SINGAPORE — DBS has ended its bid for PT Bank Danamon in Indonesia, after the proposed transaction languished for over a year waiting for approval from Indonesia’s financial regulators.

SINGAPORE — DBS has ended its bid for PT Bank Danamon in Indonesia, after the proposed transaction languished for over a year waiting for approval from Indonesia’s financial regulators.

While this is a setback to DBS’ ambition to establish a stronger presence in South-east Asia’s biggest economy, a bank spokesman told TODAY it remains “positive” about Indonesia’s potential. “It has been 16 months since DBS and Fullerton Financial Holdings (FFH) entered into the transaction,” the spokesman said. “But we remain positive about Indonesia’s long-term potential, and will continue to grow our DBS Indonesia franchise.”

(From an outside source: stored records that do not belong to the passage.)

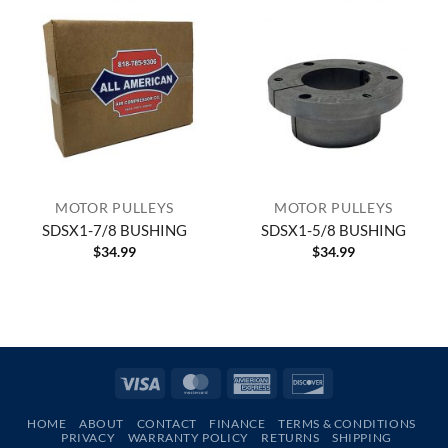
MOTOR PULLEYS
MOTOR PULLEYS
SDSX1-7/8 BUSHING
SDSX1-5/8 BUSHING
$
34.99
$
34.99
Visa
MasterCard
American
Discover
Express
HOME
ABOUT
CONTACT
FINANCE
TERMS & CONDITIONS
PRIVACY
WARRANTY POLICY
RETURNS
SHIPPING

First proposed in April 2012, the deal would have seen DBS acquiring a 67.37 per cent stake in Danamon from Temasek Holdings-owned FFH for 45.2 trillion rupiah (S$542.4 million). If that transaction had gone through, it would have triggered a mandatory offer for the rest of Danamon.

But the deal fell into a regulatory black hole as Indonesian officials contemplated whether to open the country’s doors to foreign banks. While waiting for a decision, the deal’s deadline was extended twice.

A key development came in May when Bank Indonesia signalled it would approve the purchase of a 40 per cent stake, reflecting newly-introduced foreign investment thresholds. But the acquisition of the controlling stake that DBS coveted would not be approved unless Singapore allowed Indonesian banks to build their presence here, the central bank’s former governor Darmin Nasution said.

Commenting on yesterday’s news, the Monetary Authority of Singapore (MAS) said it “will continue to work with Bank Indonesia to explore further access by our respective financial institutions into each other’s markets”.

The persistent regulatory uncertainty between both central banks may have been a major hurdle, said Mr Jason Hughes, head of sales trading at CMC Markets: “The bid has gone through a long period of stalemate between the two regulators, and it might be that DBS has decided to cut its losses rather than let the process drag on.”

Meanwhile, going ahead with a deal to acquire 40 per cent may not have made financial sense for DBS. Announcing the decision, Chief Executive Officer Piyush Gupta, who just two weeks ago was “hopeful” about the deal, said that while the bank is open to opportunities as they arise, “DBS is committed to financial discipline and shareholder value creation”.

The deal would not be financially worthwhile for DBS without full control in Danamon, Fitch Ratings’ Director of Financial Institutions Alfred Chan told TODAY: “DBS deems it crucial that it has a high degree of management control on its major operations, considering its pan-Asian aspirations and aim to build a sustainable regional franchise,” he said. “The 40 per cent ownership cap … may impede DBS’ ability to steer Danamon’s strategic direction and risk appetite.”

“This, together with the sheer size of the transaction value, may also result in a less optimal use of capital, as an investment with a stake of between 10 per cent and 50 per cent needs to be fully deducted from core equity, according to Basel III capital rules,” Mr Chan added.

The outcome may, therefore, be a good thing for DBS, said Barclays’ chief analyst Sharnie Wong. “We believe the lapse of the deal is a near-term positive catalyst for DBS, due to the removal of the uncertainty over capital and better dividend outlook.”